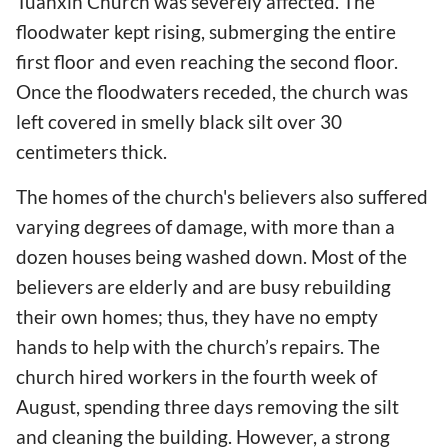
Tuanxin Church was severely affected. The
floodwater kept rising, submerging the entire
first floor and even reaching the second floor.
Once the floodwaters receded, the church was
left covered in smelly black silt over 30
centimeters thick.
The homes of the church's believers also suffered
varying degrees of damage, with more than a
dozen houses being washed down. Most of the
believers are elderly and are busy rebuilding
their own homes; thus, they have no empty
hands to help with the church’s repairs. The
church hired workers in the fourth week of
August, spending three days removing the silt
and cleaning the building. However, a strong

■ ■ ■ ■ ■

■ **WHAT YOU SHOULD DO**: How many lines in the entries above include the string "believers"? Give only the number.

■ **YOUR RESPONSE**: 2